Extracted data entries

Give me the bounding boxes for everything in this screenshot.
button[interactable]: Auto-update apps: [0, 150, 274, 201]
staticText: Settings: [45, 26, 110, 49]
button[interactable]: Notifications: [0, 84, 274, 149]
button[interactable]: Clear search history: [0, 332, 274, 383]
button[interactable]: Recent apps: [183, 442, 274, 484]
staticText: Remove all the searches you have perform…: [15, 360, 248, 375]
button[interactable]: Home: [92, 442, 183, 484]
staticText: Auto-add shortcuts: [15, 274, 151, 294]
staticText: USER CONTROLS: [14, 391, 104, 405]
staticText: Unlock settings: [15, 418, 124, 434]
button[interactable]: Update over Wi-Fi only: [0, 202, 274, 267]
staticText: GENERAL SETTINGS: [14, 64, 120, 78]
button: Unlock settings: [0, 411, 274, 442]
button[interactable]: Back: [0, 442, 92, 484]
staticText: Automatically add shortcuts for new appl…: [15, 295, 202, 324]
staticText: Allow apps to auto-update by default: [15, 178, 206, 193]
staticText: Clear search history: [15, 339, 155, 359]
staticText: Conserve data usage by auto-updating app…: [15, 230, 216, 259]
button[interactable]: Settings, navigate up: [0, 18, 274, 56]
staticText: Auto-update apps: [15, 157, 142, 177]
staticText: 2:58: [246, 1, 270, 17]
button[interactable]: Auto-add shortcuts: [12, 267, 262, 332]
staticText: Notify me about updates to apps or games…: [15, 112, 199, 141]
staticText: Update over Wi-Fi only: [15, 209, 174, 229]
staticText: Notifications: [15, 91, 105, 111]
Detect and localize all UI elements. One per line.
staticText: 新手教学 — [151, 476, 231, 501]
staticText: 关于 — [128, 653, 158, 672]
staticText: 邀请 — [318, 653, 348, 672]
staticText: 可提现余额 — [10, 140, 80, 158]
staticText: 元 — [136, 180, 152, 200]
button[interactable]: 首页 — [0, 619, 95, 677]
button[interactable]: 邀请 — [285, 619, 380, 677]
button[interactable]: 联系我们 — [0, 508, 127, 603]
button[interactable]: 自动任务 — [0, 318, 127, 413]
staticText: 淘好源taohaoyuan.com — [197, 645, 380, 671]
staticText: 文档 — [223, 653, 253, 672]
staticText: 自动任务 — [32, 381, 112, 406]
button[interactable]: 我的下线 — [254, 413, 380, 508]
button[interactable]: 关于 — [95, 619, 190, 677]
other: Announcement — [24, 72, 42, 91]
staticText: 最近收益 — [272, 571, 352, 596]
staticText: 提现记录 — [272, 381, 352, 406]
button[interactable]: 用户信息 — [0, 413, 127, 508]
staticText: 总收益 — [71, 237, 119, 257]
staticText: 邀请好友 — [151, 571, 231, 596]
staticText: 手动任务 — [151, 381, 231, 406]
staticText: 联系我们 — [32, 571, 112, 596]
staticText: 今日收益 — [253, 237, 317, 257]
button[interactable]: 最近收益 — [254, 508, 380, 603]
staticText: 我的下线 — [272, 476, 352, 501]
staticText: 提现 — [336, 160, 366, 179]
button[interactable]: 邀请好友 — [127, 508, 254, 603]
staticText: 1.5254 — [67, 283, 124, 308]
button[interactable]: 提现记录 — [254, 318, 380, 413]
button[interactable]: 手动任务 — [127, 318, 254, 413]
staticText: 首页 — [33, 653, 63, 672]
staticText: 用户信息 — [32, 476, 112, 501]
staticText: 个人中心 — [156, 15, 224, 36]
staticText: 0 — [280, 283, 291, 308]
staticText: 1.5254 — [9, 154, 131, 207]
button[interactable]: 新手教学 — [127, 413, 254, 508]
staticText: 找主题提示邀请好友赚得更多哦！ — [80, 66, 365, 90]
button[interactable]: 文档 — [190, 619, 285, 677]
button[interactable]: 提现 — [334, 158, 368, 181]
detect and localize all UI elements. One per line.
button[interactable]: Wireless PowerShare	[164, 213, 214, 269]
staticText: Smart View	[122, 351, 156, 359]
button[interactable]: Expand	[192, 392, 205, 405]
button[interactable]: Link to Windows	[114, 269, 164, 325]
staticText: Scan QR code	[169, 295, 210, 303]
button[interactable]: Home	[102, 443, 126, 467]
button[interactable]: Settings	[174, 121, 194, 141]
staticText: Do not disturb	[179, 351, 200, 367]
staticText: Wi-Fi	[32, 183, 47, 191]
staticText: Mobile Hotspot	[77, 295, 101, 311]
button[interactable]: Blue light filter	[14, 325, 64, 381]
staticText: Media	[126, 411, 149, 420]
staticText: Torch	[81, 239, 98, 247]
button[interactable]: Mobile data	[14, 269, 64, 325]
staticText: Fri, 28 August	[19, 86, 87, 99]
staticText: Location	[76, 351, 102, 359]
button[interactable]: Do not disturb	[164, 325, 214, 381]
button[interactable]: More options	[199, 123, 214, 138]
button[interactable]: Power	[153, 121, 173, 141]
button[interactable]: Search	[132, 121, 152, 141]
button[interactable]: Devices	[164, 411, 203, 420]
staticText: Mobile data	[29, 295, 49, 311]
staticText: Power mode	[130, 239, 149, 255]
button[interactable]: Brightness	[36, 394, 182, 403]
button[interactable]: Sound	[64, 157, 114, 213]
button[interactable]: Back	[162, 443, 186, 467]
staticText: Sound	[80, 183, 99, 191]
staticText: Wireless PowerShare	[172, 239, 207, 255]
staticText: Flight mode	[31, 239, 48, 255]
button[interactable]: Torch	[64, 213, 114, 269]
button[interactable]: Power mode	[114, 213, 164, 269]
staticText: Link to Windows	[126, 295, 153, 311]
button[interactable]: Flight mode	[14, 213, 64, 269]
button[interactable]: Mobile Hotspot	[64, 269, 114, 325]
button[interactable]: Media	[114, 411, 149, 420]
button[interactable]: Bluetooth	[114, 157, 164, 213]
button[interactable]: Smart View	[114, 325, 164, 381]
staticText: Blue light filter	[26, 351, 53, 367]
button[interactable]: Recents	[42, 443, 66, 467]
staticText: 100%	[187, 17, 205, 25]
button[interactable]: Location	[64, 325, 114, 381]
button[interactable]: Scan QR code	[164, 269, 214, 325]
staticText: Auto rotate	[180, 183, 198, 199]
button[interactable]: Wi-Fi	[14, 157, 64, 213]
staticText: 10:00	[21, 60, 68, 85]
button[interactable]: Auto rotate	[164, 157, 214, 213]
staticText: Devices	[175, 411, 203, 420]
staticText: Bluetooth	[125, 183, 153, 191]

> **Your goal**:
Reproduce the data in full, exactly.

> **Answer to this exercise**:
Give me the bounding boxes for everything in this screenshot.
button[interactable]: Auto-update apps: [0, 150, 274, 201]
staticText: Settings: [45, 26, 110, 49]
button[interactable]: Notifications: [0, 84, 274, 149]
button[interactable]: Clear search history: [0, 332, 274, 383]
button[interactable]: Recent apps: [183, 442, 274, 484]
staticText: Remove all the searches you have perform…: [15, 360, 248, 375]
button[interactable]: Home: [92, 442, 183, 484]
staticText: Auto-add shortcuts: [15, 274, 151, 294]
staticText: USER CONTROLS: [14, 391, 104, 405]
staticText: Unlock settings: [15, 418, 124, 434]
button[interactable]: Update over Wi-Fi only: [0, 202, 274, 267]
staticText: GENERAL SETTINGS: [14, 64, 120, 78]
button: Unlock settings: [0, 411, 274, 442]
button[interactable]: Back: [0, 442, 92, 484]
staticText: Automatically add shortcuts for new appl…: [15, 295, 202, 324]
staticText: Allow apps to auto-update by default: [15, 178, 206, 193]
staticText: Clear search history: [15, 339, 155, 359]
staticText: Conserve data usage by auto-updating app…: [15, 230, 216, 259]
button[interactable]: Settings, navigate up: [0, 18, 274, 56]
staticText: Auto-update apps: [15, 157, 142, 177]
staticText: 2:58: [246, 1, 270, 17]
button[interactable]: Auto-add shortcuts: [12, 267, 262, 332]
staticText: Notify me about updates to apps or games…: [15, 112, 199, 141]
staticText: Update over Wi-Fi only: [15, 209, 174, 229]
staticText: Notifications: [15, 91, 105, 111]
Detect and localize all UI elements. One per line.
staticText: 新手教学 — [151, 476, 231, 501]
staticText: 关于 — [128, 653, 158, 672]
staticText: 邀请 — [318, 653, 348, 672]
staticText: 可提现余额 — [10, 140, 80, 158]
staticText: 元 — [136, 180, 152, 200]
button[interactable]: 首页 — [0, 619, 95, 677]
button[interactable]: 邀请 — [285, 619, 380, 677]
button[interactable]: 联系我们 — [0, 508, 127, 603]
button[interactable]: 自动任务 — [0, 318, 127, 413]
staticText: 淘好源taohaoyuan.com — [197, 645, 380, 671]
staticText: 文档 — [223, 653, 253, 672]
staticText: 自动任务 — [32, 381, 112, 406]
button[interactable]: 我的下线 — [254, 413, 380, 508]
button[interactable]: 关于 — [95, 619, 190, 677]
other: Announcement — [24, 72, 42, 91]
staticText: 最近收益 — [272, 571, 352, 596]
staticText: 提现记录 — [272, 381, 352, 406]
button[interactable]: 用户信息 — [0, 413, 127, 508]
staticText: 总收益 — [71, 237, 119, 257]
staticText: 邀请好友 — [151, 571, 231, 596]
staticText: 手动任务 — [151, 381, 231, 406]
staticText: 联系我们 — [32, 571, 112, 596]
staticText: 今日收益 — [253, 237, 317, 257]
button[interactable]: 最近收益 — [254, 508, 380, 603]
staticText: 我的下线 — [272, 476, 352, 501]
staticText: 提现 — [336, 160, 366, 179]
button[interactable]: 邀请好友 — [127, 508, 254, 603]
staticText: 1.5254 — [67, 283, 124, 308]
button[interactable]: 提现记录 — [254, 318, 380, 413]
button[interactable]: 手动任务 — [127, 318, 254, 413]
staticText: 首页 — [33, 653, 63, 672]
staticText: 用户信息 — [32, 476, 112, 501]
staticText: 个人中心 — [156, 15, 224, 36]
staticText: 0 — [280, 283, 291, 308]
staticText: 1.5254 — [9, 154, 131, 207]
button[interactable]: 新手教学 — [127, 413, 254, 508]
staticText: 找主题提示邀请好友赚得更多哦！ — [80, 66, 365, 90]
button[interactable]: 文档 — [190, 619, 285, 677]
button[interactable]: 提现 — [334, 158, 368, 181]
detect and localize all UI elements. One per line.
button[interactable]: Wireless PowerShare	[164, 213, 214, 269]
staticText: Smart View	[122, 351, 156, 359]
button[interactable]: Expand	[192, 392, 205, 405]
button[interactable]: Link to Windows	[114, 269, 164, 325]
staticText: Scan QR code	[169, 295, 210, 303]
button[interactable]: Home	[102, 443, 126, 467]
button[interactable]: Settings	[174, 121, 194, 141]
staticText: Do not disturb	[179, 351, 200, 367]
staticText: Wi-Fi	[32, 183, 47, 191]
staticText: Mobile Hotspot	[77, 295, 101, 311]
button[interactable]: Blue light filter	[14, 325, 64, 381]
staticText: Media	[126, 411, 149, 420]
staticText: Torch	[81, 239, 98, 247]
button[interactable]: Mobile data	[14, 269, 64, 325]
staticText: Fri, 28 August	[19, 86, 87, 99]
staticText: Location	[76, 351, 102, 359]
button[interactable]: Do not disturb	[164, 325, 214, 381]
button[interactable]: More options	[199, 123, 214, 138]
button[interactable]: Power	[153, 121, 173, 141]
button[interactable]: Search	[132, 121, 152, 141]
button[interactable]: Devices	[164, 411, 203, 420]
staticText: Mobile data	[29, 295, 49, 311]
staticText: Power mode	[130, 239, 149, 255]
button[interactable]: Brightness	[36, 394, 182, 403]
button[interactable]: Sound	[64, 157, 114, 213]
button[interactable]: Back	[162, 443, 186, 467]
staticText: Sound	[80, 183, 99, 191]
staticText: Wireless PowerShare	[172, 239, 207, 255]
staticText: Flight mode	[31, 239, 48, 255]
button[interactable]: Torch	[64, 213, 114, 269]
button[interactable]: Power mode	[114, 213, 164, 269]
staticText: Link to Windows	[126, 295, 153, 311]
button[interactable]: Flight mode	[14, 213, 64, 269]
button[interactable]: Mobile Hotspot	[64, 269, 114, 325]
button[interactable]: Media	[114, 411, 149, 420]
button[interactable]: Bluetooth	[114, 157, 164, 213]
button[interactable]: Smart View	[114, 325, 164, 381]
staticText: Blue light filter	[26, 351, 53, 367]
button[interactable]: Recents	[42, 443, 66, 467]
staticText: 100%	[187, 17, 205, 25]
button[interactable]: Location	[64, 325, 114, 381]
button[interactable]: Scan QR code	[164, 269, 214, 325]
staticText: Auto rotate	[180, 183, 198, 199]
button[interactable]: Wi-Fi	[14, 157, 64, 213]
staticText: 10:00	[21, 60, 68, 85]
button[interactable]: Auto rotate	[164, 157, 214, 213]
staticText: Devices	[175, 411, 203, 420]
staticText: Bluetooth	[125, 183, 153, 191]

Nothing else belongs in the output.